Look forward to teaching this class again (as of now it seems I will regularly offer it every spring).

More news on classes to come soon. I am teaching GIS applications in Criminology online over the summer. For a quick idea about the content, it will be almost the same as the GIS course in criminal justice I previously taught at SUNY.

In short, if you think maps rock then you should take my classes ๐Ÿ˜‰

SPSS Statistics for Data Analysis and Visualization – book chapter on Geospatial Analytics

A book I made contributions to, SPSS Statistics for Data Analysis and Visualization, is currently out. Keith and Jesus are the main authors of the book, but I contributed one chapter and Jon Peck contributed a few.

The book is a guided tour through many of the advanced statistical procedures and data visualizations in SPSS. Jon also contributed a few chapters towards using syntax, python, and using extension commands. It is a very friendly walkthrough, and we have all contributed data files for you to be able to follow along through the chapters.

So there is alot of content, but I wanted to give a more specific details on my chapter, as I think they will be of greater interest to crime analysts and criminologists. I provide two case studies, one of using geospatial association rules to identify areas of high crime plus high 311 disorder complaints in DC (using data from my dissertation). The second I give an example of spatio-temporal forecasting of ShotSpotter data at the weekly level in DC using both prior shootings as well as other prior Part 1 crimes.

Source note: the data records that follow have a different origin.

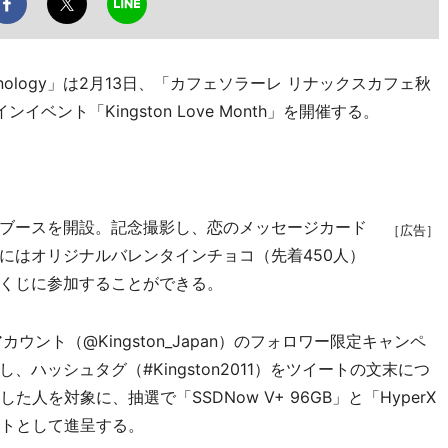
hnology」は2月13日、「カフェソラーレ リナックスカフェ秋
ント「Kingston Love Month」を開催する。
ブースを開設。記念撮影し、恋のメッセージカード
［広告］
にはオリジナルバレンタインチョコ（先着450人）
くじに参加することができる。
ント（@Kingston_Japan）のフォロワー限定キャンペ
ハッシュタグ（#Kingston2011）をツイートの文末につ
人を対象に、抽選で「SSDNow V+ 96GB」と「HyperX
フトとして進呈する。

Geospatial Association Rules

The geospatial association rules is a technique for high dimensional contingency tables to find particular combinations among categories that are more prevalent. I show examples of finding that thefts from motor vehicles tend to be associated in places nearby graffiti incidents.

And that assaults tend to be around locations with more garbage complaints (and as you can see each has a very different spatial patterning).

I consider this to be a useful exploratory data analysis type technique. It is very similar in application to conjunctive analysis, that has prior very similar crime mapping applications in risk terrain modeling (see Caplan et al., 2017).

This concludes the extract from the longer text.